[Saved entries]
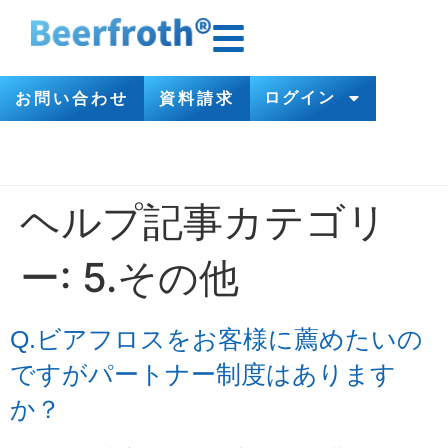
ログイン
お問い合わせ
資料請求
ヘルプ記事カテゴリ
ー:
5.その他
Q.ビアフロスをお客様に薦めたいの
ですがパートナー制度はあります
か？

Task. Every line of the data above is to be set down word for word, with the pictures left out.

Result.
ログイン
お問い合わせ
資料請求
ヘルプ記事カテゴリ
ー:
5.その他
Q.ビアフロスをお客様に薦めたいの
ですがパートナー制度はあります
か？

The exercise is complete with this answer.